(Records from a data source)
════════════════════

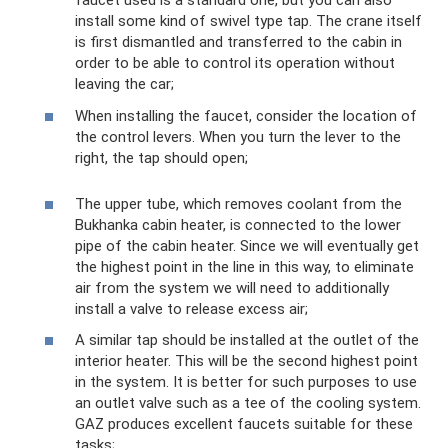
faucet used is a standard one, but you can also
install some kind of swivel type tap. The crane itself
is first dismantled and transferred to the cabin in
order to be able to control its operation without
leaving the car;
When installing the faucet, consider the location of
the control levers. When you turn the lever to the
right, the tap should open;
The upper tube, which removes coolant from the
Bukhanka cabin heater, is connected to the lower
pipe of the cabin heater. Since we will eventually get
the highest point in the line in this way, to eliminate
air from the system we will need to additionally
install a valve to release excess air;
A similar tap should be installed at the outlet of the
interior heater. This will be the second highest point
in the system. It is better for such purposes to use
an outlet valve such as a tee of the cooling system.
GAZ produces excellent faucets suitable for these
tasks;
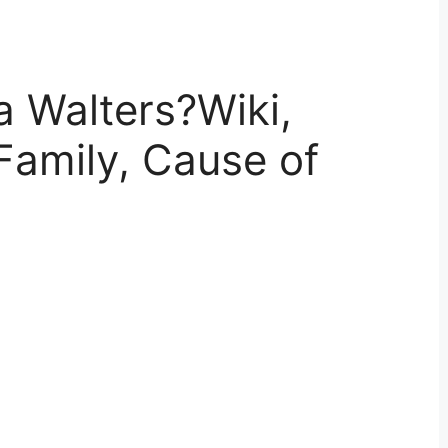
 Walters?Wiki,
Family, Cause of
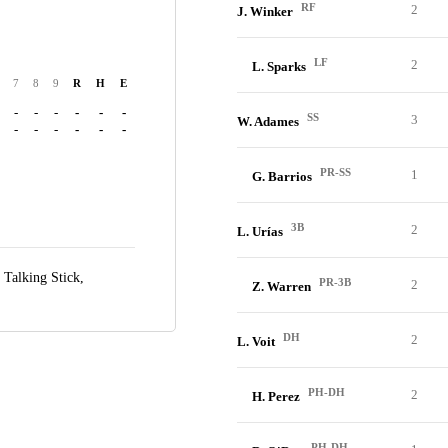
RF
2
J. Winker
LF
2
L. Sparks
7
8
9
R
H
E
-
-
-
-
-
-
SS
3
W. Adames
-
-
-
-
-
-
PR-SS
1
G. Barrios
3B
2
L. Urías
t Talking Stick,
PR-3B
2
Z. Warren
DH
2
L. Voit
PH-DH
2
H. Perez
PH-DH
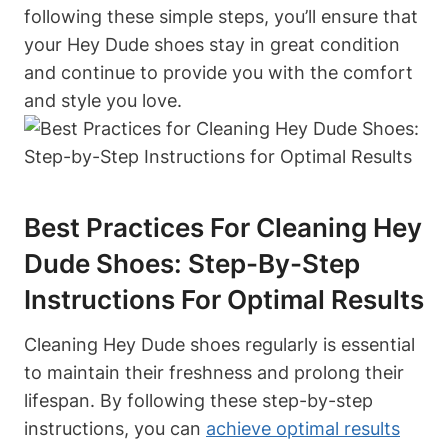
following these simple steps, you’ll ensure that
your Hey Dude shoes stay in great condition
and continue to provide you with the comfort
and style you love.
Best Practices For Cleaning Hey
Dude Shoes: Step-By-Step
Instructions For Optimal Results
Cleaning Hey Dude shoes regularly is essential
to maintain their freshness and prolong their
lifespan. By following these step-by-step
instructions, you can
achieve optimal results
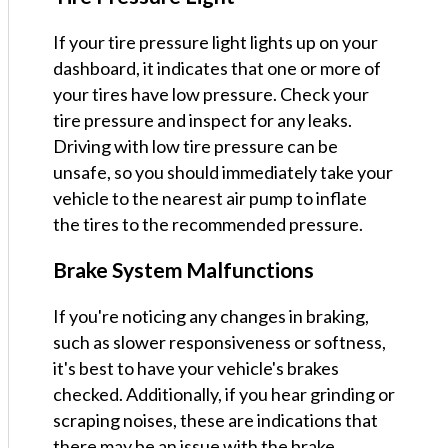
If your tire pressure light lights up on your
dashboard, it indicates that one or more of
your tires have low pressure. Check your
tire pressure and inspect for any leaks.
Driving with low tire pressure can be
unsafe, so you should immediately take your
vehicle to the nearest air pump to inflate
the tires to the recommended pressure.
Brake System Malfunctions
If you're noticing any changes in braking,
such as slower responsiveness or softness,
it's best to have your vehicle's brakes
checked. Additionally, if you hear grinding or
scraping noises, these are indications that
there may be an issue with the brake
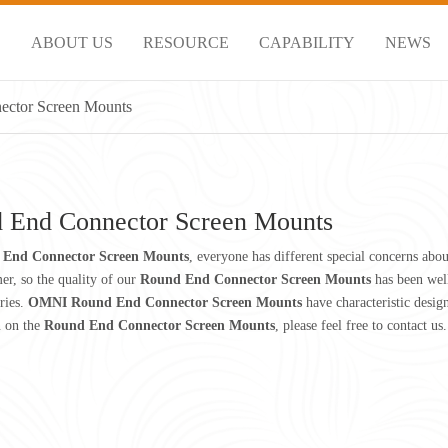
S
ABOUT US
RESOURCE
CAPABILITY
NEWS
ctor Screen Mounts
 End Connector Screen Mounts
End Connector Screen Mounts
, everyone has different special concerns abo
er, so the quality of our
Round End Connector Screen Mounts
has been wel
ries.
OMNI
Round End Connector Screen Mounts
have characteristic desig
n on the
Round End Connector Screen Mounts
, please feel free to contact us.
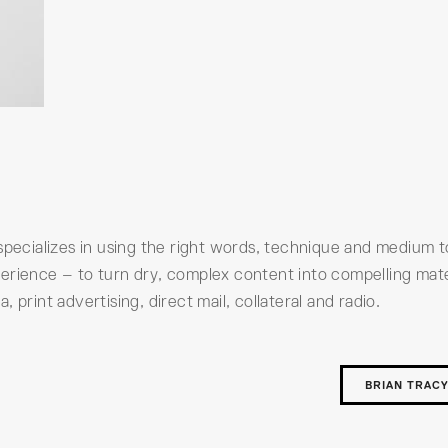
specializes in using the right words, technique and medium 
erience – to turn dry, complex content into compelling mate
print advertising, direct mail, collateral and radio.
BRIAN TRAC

════════════════════

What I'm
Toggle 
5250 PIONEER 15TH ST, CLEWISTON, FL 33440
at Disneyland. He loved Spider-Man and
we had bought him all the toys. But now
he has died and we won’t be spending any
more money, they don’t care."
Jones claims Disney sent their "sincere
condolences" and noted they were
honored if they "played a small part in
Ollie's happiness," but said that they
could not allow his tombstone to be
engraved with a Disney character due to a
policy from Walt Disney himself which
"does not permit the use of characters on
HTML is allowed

════════════════════

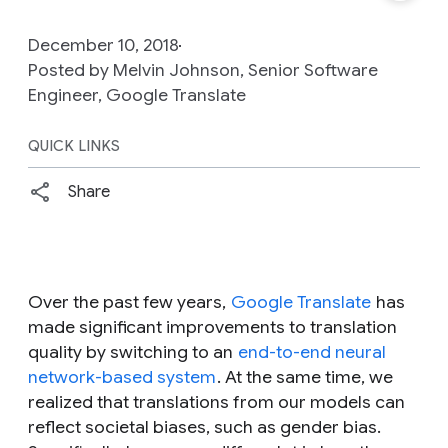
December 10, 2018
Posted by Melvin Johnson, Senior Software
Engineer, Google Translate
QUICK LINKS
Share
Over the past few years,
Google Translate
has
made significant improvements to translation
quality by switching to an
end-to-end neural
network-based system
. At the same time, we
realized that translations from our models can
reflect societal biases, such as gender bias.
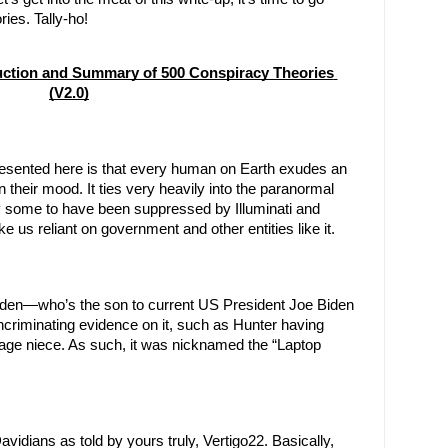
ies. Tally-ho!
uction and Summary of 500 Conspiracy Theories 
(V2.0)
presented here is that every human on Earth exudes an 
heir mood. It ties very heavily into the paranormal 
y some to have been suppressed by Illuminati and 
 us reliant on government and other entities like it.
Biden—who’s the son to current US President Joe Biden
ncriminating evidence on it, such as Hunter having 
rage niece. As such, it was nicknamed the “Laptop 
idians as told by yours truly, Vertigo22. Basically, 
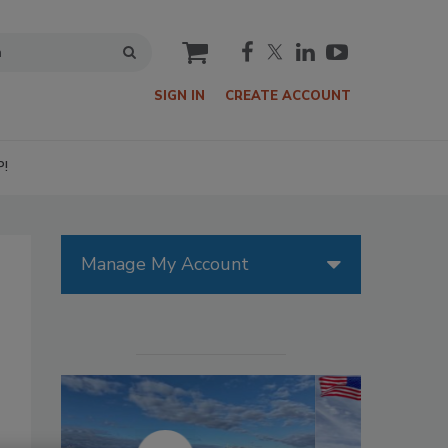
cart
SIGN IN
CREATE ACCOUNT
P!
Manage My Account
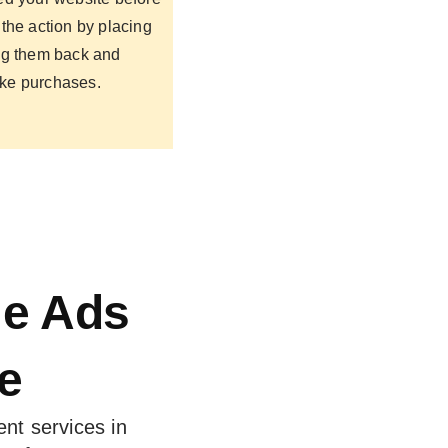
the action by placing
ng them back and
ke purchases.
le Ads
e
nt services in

════════════════════

**Task instructions:** Write out exactly the lines above between the line with "faucet used is" and the line with "leaving the car;", inclusive, and nothing beyond them.

**Reply:**
faucet used is a standard one, but you can also
install some kind of swivel type tap. The crane itself
is first dismantled and transferred to the cabin in
order to be able to control its operation without
leaving the car;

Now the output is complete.